To Perthshire to pick blackcurrants for Ribena. Naturally, The Sharp End is trying to trim its carbon footprint (beachsweeping in Rio and toy painting in China are now out), and the train journey proved a surprisingly enjoyable six hours. Scotland's fertile heartland looks much like southern England, but mercifully without the Barratt estates behind every hill. Finally, I arrived at the Bankhead of Kinloch, a lyrically named 800-acre mixed-fruit farm run by the McLaren family. It was the last few days of the blackcurrant harvest, farms in the supposedly sunnier south having already finished.
First, a word from our sponsors. Ribena, incongruously owned by drug giant GSK, is one of those iconic British brands that has a whiff of the 1950s about it. But unlike so many of its nostalgic contemporaries, it has thrived. Indeed, some 750 million bottles of the stuff are drunk every year in the UK - that's 12 for every man, woman and child. Moreover, Ribena uses only British blackcurrants and it buys a remarkable 95% of the UK crop.
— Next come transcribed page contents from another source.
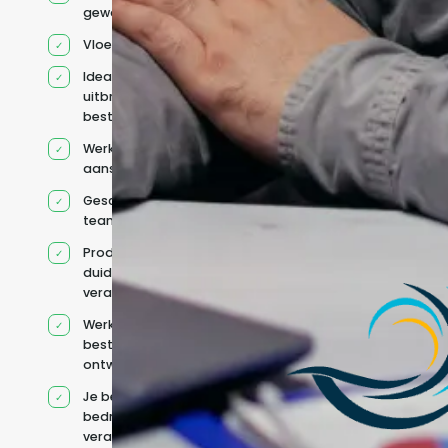
geworven profiel
Vloeiend Engels
Ideaal voor het
uitbreiden van
bestaande capaciteit
Werkt onder jouw
aansturing
Geschikt voor hybride
teams
Productcontext en
duidelijke
verantwoordelijkheden
Werkt binnen jouw
bestaande
ontwikkelteam
Je behoudt jouw
bedrijfs- en IT-
verantwoordelijkheden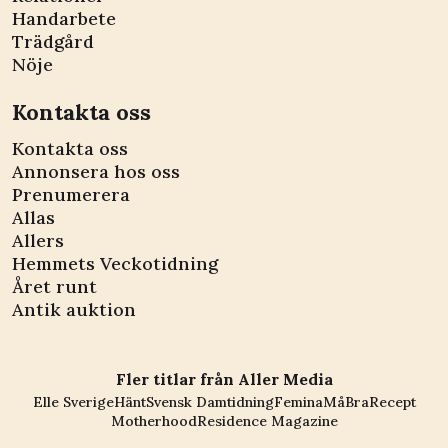
Handarbete
Trädgård
Nöje
Kontakta oss
Kontakta oss
Annonsera hos oss
Prenumerera
Allas
Allers
Hemmets Veckotidning
Året runt
Antik auktion
Fler titlar från Aller Media
Elle Sverige
Hänt
Svensk Damtidning
Femina
MåBra
Recept
Motherhood
Residence Magazine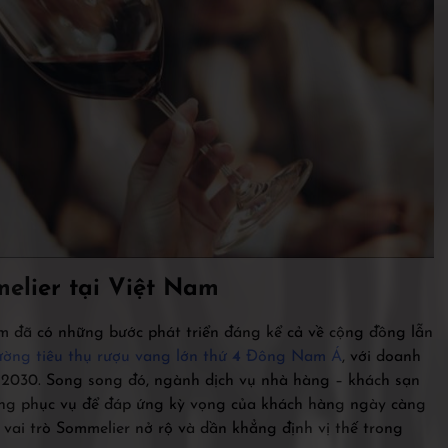
elier tại Việt Nam
 đã có những bước phát triển đáng kể cả về cộng đồng lẫn
rường tiêu thụ rượu vang lớn thứ
4
Đông Nam Á
, với doanh
2030. Song song đó, ngành dịch vụ nhà hàng – khách sạn
ượng phục vụ để đáp ứng kỳ vọng của khách hàng ngày càng
 vai trò Sommelier nở rộ và dần khẳng định vị thế trong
George McLaren has been growing blackcurrants for 15 years and has 120 acres of the bushes. These, he said, would yield 400 tonnes of fruit, 330 of them earmarked for his Ribena contract. It would be nice to think that British blackcurrants are picked by hand, especially as those little Ribena berries are so cute in the ads. But such bucolic niceties aren't economically viable these days and the currants are harvested by machine. This is an odd-looking contraption, three metres high and with a front like a snowplough. It cleaves the row of blackcurrant bushes in two and each half passes through a series of rotating wheels with white plastic 'fingers' attached. The currants are tickled off.
The fruit is sucked up by twin fans (which separate out most of the leaf matter), spat out onto a conveyor belt and thence to the harvester trailer. Then the manual work begins. As a picker, I stood on the trailer and, taking turns with two Polish co-workers, directed the moveable end of the conveyor into one of the trailer's seven giant berry-bins, or picked out the bits of twig and leaf that had dodged the fans. I'd even the currants out if they were building up on one side of a bin. Each bin held half a tonne and we were picking about five tonnes an hour.
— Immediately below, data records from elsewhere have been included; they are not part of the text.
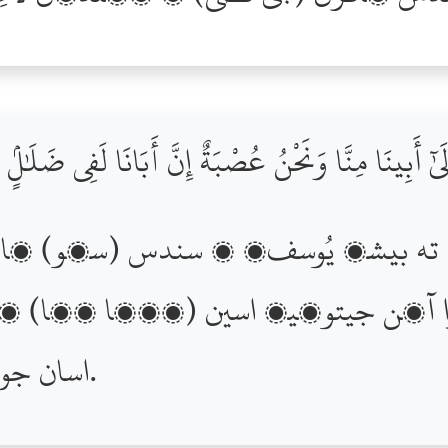
ىٰٓ أَبِينَا مِنَّا وَنَحْنُ عُصْبَةٌ إِنَّ أَبَانَا لَفِى ضَلَٰلٍۢ
 بيشڪ يُوسفؑ ۽ سندس (سڳو) ڀاءُ (ب
را آھن جيتوڻيڪ اسين (گھڻا ڄڻا) ڏ
اسان جو پيءُ پڌري ڀُل ۾ آھي.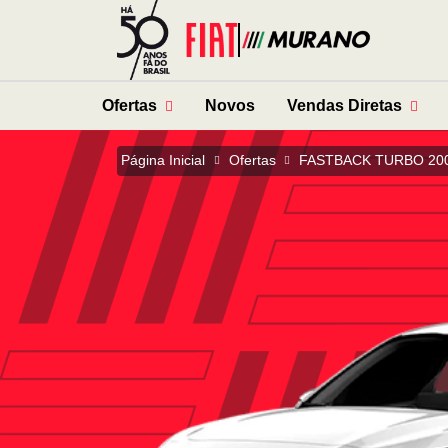
Ofertas
Novos
Vendas Diretas
Página Inicial
Ofertas
FASTBACK TURBO 20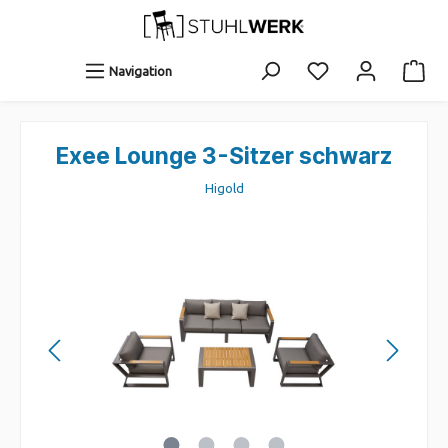
Navigation
Exee Lounge 3-Sitzer schwarz
Higold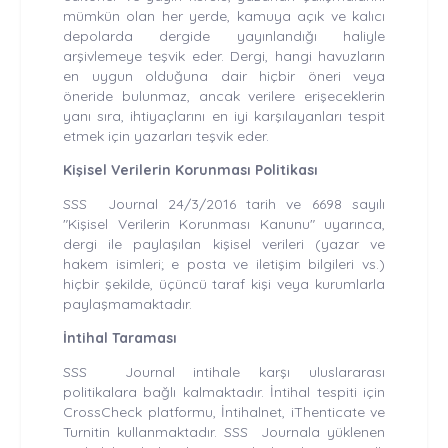
mümkün olan her yerde, kamuya açık ve kalıcı
depolarda dergide yayınlandığı haliyle
arşivlemeye teşvik eder. Dergi, hangi havuzların
en uygun olduğuna dair hiçbir öneri veya
öneride bulunmaz, ancak verilere erişeceklerin
yanı sıra, ihtiyaçlarını en iyi karşılayanları tespit
etmek için yazarları teşvik eder.
Kişisel Verilerin Korunması Politikası
SSS Journal 24/3/2016 tarih ve 6698 sayılı
"Kişisel Verilerin Korunması Kanunu" uyarınca,
dergi ile paylaşılan kişisel verileri (yazar ve
hakem isimleri; e posta ve iletişim bilgileri vs.)
hiçbir şekilde, üçüncü taraf kişi veya kurumlarla
paylaşmamaktadır.
İntihal Taraması
SSS Journal intihale karşı uluslararası
politikalara bağlı kalmaktadır. İntihal tespiti için
CrossCheck platformu, İntihalnet, iThenticate ve
Turnitin kullanmaktadır. SSS Journala yüklenen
There was blackcurrant goo everywhere. Spend more than 20 minutes at it and you look as if you've been in a knife-fight in an early Technicolor film. But a full currant-hopper is a magical sight, its berries gleaming like a mountain of monster caviar. Blackcurrants really are black; not dark purple, but like the proverbial ace of spades. Munching happily on the surprisingly tasty raw product, it was all very pleasant in the sunshine - a fresh breeze, birds swooping on the insects dislodged by our activities, the air fragrant with the fruity aroma of the harvest.
Every now and then the harvester would jam. During one mechanical hiatus, I was shown around the farm. There were polytunnels full of strawberries and raspberries, both of which have to be picked by hand. For this task, McLaren explained, the farm called in up to 125 seasonal employees, almost all east European students. They were paid minimum wage plus accommodation in a tidy little trailer park on the farm. I saw the vast refrigerated stores and a lorry coming to take the berries to Somerset to be processed and packed into bottles of Ribena.
After more picking, I was allowed to drive the machine. This was tricky: it's difficult to see where the middle of a row of blackcurrant bushes is when you're 10 feet above them. Go too fast and the currant separators can't keep up, too slow and you waste time. Quickly discovering my limits in the world of soft fruit, I returned to the relative tranquillity of the trailer.
After a tasty farmhouse lunch, my afternoon was brief: a combination of another blockage and a sudden downpour stopped work. Rain means wet leaves, so the fans can't separate fruit from chaff. I can't say I was too upset: McLaren had warned me that it was repetitive work, and so it is. Pick blackcurrants for an hour and you've done it for a season.
On the way home, inbound to King's Cross, I reflected that there's often something fascinating about the backstory behind our household names. But a more pressing realisation intervened - that being allowed to eat as many blackcurrants as you want doesn't mean you should. If you want to ingest a kilo of blackcurrants, better to do it in the form of Ribena.